Чтение онлайн

ЖАНРЫ

Освящение мига
Шрифт:

Другая крайность — использование языка для непосредственного общения. В этом случае значения слов становятся неточными и теряются пластические, звуковые и эмоциональные их качества. Собеседник не исчезает, напротив, он самоутверждается, и даже с избытком. А слово от этого худеет и слабеет, превращаясь в разменную монету. Все его достоинства вянут, потому что вся сила уходит в общение.
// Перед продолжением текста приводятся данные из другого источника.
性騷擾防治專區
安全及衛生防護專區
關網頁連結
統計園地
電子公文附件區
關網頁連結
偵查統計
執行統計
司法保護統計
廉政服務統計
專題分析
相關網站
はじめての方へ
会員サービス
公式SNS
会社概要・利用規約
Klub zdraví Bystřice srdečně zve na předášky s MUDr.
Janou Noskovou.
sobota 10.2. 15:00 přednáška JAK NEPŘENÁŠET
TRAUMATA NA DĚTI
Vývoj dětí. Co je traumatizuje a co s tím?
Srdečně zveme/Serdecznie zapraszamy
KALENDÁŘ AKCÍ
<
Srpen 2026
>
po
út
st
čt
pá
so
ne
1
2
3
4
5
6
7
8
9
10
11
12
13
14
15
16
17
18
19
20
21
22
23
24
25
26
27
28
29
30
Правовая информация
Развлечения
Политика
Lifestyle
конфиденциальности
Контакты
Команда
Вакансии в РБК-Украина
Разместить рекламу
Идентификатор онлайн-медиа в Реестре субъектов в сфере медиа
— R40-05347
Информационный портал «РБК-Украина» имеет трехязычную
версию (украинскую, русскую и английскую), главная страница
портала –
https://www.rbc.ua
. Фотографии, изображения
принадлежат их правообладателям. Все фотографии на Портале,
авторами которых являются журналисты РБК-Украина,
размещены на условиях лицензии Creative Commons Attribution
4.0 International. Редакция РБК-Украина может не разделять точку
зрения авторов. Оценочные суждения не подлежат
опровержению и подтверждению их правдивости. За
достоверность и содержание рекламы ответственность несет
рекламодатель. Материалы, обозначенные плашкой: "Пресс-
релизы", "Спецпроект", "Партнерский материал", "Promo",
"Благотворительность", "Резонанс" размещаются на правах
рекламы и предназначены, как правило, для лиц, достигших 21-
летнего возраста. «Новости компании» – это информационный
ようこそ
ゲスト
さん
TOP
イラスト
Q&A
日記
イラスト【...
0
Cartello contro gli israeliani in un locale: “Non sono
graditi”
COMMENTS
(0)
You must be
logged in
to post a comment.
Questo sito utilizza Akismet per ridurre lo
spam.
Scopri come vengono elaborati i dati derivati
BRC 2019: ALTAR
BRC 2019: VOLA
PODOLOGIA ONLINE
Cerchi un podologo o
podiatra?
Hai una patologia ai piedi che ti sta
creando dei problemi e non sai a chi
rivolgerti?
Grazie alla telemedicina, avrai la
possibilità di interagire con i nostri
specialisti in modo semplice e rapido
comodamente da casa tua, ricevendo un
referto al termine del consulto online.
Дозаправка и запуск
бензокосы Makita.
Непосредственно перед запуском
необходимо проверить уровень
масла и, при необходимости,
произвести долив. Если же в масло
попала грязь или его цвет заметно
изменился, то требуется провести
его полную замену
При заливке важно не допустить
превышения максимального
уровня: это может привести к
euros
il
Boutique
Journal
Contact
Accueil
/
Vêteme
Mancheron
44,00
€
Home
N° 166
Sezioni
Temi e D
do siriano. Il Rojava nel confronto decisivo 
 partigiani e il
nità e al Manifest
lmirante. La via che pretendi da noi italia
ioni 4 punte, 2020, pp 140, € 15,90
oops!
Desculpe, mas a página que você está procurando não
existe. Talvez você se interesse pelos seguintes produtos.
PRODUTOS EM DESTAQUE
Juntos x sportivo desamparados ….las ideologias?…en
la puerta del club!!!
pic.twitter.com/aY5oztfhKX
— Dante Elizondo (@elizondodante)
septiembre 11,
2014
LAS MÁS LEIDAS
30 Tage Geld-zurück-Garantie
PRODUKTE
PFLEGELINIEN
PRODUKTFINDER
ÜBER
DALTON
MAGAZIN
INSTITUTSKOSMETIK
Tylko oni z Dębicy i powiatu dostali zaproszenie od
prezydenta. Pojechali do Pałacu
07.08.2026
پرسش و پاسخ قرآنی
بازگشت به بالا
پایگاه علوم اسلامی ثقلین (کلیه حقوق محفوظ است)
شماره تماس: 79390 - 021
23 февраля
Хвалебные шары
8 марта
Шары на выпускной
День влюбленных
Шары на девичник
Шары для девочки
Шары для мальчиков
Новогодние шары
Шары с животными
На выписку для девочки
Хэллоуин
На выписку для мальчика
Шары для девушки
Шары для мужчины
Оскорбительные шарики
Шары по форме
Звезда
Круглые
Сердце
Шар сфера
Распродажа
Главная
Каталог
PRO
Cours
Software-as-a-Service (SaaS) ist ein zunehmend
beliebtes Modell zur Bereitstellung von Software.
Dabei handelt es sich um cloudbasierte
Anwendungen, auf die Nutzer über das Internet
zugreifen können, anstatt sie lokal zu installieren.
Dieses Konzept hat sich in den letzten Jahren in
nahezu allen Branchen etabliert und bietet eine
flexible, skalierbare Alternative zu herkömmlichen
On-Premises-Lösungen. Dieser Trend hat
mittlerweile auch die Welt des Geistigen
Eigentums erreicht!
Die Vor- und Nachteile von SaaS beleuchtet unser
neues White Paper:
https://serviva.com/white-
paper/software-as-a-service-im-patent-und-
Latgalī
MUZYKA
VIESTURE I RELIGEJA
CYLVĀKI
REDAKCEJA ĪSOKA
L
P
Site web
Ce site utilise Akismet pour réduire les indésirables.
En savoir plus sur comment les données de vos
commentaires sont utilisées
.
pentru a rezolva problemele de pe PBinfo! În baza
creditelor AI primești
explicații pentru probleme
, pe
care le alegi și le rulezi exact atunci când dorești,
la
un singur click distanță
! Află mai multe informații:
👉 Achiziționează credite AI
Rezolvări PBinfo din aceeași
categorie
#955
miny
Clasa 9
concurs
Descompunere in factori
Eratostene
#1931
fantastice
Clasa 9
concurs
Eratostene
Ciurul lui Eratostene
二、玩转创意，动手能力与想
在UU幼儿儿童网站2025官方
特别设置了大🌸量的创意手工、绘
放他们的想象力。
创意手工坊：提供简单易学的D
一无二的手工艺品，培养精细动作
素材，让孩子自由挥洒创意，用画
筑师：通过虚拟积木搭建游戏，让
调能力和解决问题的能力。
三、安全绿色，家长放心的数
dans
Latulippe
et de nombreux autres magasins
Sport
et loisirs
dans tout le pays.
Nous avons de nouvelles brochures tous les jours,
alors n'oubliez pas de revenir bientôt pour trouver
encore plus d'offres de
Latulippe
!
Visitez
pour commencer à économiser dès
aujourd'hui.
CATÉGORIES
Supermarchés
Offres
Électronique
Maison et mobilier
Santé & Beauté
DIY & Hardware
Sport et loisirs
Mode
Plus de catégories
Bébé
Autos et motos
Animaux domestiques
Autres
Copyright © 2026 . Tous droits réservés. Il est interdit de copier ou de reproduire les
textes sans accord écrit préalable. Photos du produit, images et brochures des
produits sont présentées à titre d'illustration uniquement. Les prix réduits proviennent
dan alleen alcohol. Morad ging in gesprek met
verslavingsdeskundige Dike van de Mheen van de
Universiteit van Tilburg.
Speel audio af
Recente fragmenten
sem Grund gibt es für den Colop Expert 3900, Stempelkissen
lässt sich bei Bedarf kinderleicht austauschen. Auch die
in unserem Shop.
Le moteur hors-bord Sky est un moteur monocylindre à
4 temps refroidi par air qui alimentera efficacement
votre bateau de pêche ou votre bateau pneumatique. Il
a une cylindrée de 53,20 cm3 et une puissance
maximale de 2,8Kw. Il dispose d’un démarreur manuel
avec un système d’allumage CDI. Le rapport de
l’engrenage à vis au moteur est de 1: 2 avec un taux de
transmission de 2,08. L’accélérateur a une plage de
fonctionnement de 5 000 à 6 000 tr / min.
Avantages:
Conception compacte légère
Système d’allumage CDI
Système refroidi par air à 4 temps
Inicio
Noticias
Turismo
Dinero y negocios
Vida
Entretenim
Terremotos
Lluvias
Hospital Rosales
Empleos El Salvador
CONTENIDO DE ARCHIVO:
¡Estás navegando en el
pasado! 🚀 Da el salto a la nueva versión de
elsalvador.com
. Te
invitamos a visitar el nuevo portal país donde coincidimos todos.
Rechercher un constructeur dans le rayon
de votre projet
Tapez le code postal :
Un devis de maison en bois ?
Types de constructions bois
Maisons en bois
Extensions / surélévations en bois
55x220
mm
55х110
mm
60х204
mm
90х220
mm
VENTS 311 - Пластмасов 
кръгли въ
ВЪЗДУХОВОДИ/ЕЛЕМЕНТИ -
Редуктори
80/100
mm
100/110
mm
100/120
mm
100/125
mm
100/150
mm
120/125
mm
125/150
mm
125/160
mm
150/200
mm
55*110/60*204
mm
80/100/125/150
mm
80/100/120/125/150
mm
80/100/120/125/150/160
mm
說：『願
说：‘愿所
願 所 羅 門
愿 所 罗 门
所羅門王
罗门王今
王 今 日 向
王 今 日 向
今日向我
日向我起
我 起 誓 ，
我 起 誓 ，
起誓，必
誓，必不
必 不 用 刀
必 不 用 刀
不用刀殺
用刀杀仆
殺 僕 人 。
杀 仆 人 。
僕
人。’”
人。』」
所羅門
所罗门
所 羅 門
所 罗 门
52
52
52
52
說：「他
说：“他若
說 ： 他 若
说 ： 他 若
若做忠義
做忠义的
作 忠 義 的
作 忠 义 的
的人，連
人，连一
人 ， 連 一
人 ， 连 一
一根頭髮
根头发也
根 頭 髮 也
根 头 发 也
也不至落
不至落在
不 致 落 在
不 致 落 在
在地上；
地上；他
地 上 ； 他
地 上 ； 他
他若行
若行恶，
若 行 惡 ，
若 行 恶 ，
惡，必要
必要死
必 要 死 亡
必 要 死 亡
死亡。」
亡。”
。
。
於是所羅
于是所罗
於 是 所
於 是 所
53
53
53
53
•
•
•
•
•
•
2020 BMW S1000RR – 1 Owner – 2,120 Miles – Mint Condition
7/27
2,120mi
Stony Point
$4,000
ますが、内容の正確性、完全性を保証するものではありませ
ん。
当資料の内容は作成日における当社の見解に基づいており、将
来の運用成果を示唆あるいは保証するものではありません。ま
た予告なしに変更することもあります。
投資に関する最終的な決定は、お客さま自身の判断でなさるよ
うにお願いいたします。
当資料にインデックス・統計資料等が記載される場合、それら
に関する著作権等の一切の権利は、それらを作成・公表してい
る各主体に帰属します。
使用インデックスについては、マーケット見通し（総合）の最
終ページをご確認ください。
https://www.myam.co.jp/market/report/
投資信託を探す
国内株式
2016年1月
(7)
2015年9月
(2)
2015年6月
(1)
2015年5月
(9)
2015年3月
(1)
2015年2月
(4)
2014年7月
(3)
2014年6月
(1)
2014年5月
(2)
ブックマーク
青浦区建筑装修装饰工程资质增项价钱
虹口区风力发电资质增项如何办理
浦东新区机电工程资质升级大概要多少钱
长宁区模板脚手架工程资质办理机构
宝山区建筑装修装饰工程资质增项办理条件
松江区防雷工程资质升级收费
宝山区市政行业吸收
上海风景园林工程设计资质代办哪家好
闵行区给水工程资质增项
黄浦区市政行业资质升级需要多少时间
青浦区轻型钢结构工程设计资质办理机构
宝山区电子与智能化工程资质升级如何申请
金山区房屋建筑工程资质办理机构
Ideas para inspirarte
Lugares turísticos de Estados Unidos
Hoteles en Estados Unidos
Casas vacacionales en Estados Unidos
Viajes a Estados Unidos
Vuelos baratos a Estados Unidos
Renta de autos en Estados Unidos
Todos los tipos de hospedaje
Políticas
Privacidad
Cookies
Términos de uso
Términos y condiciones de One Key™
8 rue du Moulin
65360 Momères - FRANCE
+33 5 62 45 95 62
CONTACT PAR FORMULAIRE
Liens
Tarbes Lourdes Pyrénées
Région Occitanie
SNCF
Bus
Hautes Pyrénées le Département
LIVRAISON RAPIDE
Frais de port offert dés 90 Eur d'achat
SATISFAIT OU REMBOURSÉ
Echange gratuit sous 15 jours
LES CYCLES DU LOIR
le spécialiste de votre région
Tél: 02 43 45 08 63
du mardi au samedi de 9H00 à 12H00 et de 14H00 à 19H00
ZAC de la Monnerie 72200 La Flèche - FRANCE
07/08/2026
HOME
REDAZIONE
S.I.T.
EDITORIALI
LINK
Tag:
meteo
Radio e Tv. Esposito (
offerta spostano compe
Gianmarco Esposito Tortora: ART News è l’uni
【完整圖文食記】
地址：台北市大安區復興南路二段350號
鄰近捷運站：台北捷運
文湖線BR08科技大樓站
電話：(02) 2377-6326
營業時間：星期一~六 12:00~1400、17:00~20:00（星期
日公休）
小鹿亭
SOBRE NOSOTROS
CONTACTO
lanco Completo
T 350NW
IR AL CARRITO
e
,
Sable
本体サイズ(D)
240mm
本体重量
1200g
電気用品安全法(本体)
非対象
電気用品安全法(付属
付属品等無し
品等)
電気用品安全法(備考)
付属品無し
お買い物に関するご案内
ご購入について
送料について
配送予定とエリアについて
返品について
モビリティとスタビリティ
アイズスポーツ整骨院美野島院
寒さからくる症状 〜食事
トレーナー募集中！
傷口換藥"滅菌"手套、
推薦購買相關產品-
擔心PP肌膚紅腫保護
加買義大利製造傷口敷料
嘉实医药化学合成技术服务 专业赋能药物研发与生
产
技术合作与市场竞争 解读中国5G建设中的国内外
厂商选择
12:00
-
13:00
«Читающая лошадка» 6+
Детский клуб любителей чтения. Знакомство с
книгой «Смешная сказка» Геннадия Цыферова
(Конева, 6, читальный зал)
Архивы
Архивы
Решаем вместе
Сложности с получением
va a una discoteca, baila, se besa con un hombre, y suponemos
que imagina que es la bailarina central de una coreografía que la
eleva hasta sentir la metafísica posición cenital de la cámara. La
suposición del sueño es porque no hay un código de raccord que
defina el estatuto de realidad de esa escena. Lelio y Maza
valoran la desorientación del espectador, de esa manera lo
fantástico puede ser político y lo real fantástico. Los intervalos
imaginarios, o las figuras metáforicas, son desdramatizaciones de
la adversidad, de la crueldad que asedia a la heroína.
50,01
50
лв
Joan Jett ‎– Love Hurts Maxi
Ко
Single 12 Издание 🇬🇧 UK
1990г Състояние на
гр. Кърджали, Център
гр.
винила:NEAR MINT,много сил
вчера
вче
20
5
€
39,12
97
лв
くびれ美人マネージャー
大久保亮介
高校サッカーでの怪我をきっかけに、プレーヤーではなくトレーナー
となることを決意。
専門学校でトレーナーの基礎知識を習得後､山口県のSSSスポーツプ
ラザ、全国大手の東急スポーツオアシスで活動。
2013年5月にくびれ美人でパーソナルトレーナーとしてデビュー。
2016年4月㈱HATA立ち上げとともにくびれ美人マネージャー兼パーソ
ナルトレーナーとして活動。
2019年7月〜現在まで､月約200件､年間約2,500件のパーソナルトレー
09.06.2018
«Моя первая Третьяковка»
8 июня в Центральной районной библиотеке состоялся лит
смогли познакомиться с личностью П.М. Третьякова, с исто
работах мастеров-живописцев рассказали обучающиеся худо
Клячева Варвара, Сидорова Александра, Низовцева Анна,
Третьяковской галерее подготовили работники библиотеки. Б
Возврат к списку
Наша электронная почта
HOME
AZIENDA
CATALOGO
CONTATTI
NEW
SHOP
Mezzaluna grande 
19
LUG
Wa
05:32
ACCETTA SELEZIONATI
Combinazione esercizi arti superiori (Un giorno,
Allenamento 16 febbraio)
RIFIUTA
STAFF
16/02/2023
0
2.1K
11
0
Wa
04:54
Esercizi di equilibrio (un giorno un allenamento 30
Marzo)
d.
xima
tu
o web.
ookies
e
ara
Когда восклицание виснет в пустоте, оно никому не адресовано и пренебрегает собеседником. Когда слово — орудие абстрактного мышления, значение пожирает все: и слушателя, и удовольствие словесного выражения. Когда слово — инструмент общения, оно портится. Во всех трех случаях оно скудеет и специализируется. И причина этой порчи в том, что язык становится утилитарным, превращаясь в орудие, в вещь. Всякий раз, как мы пользуемся словами, мы наносим им вред. А поэт словами не пользуется. Он им служит. Служа, он возвращает словам их истинную природу, заставляя их быть тем, что они есть. Благодаря поэзии язык возвращается к своему изначальному состоянию. Во-первых, он обретает звуковые и пластические качества, которыми пренебрегает мышление, во-вторых, эмоциональные качества и, наконец, оттенки значений. Задача очищения языка как раз и означает возвращение в изначальное состояние. Но здесь мы подходим к самому главному. Слово скрывает в себе множество значений. Если в поэзии слово восстанавливает свою изначальную природу, а именно способность означать несколько вещей сразу, тогда выходит, что поэма отрицает самую сущность языка: значение или смысл. И получается, что поэзия — пустое и даже зловещее занятие: она отбирает у человека самое дорогое, что у него есть, — язык, всучая взамен звучное и невнятное бормотание! Какой же смысл у слов и фраз поэтического произведения, если этот смысл вообще есть?

Образ

Перевод А. Погоняйло

У слова «образ», как и у всех других слов, много значений. Например, изображение. Так, мы говорим об образе

или скульптуре Аполлона или Девы Марии. Это может быть реальная или нереальная фигура, которую мы вспоминаем или творим в воображении. В последнем случае слово приобретает психологический смысл: образы — продукт воображения. Этими значениями дело не ограничивается, и не о них здесь речь. А потому укажем сразу: мы называем образом любую словесную форму, фразу или совокупность фраз, произносимых поэтом и в совокупности составляющих поэму. Эти словесные выражения подверглись классификации в риторике, они называются сравнениями, уподоблениями, метафорами, игрой слов, парономасией, символами, аллегориями, мифами, баснями и т. д. Сколь бы они между собой ни различались, всех их объединяет одно: способность сохранять многозначность, которая не нарушает синтаксическое единство фразы или совокупности фраз. В каждом образе — или в каждом сделанном из образов стихотворении — содержится множество несходных или взаимоисключающих смыслов, которые оно вобрало в себя и примирило друг с другом, не отменяя их различий. Так, Сан-Хуан пишет о «беззвучной музыке», — выражение, которое сводит вместе два явно несоединимых понятия. В этом смысле трагический герой — это тоже некий образ. Например, образ Антигоны, разрывающейся между почитанием богов и человеческими законами. Гнев Ахилла тоже не прост, в нем узлом завязаны противоречия: любовь к Патроклу и почтение к Приаму, зачарованность посмертной славой и желание пожить подольше. Бодрствование и сон Сехизмундо {105} сплетаются неразрывно и неизъяснимо. В случае Эдипа это свобода и судьба… В образе зашифрован удел человеческий.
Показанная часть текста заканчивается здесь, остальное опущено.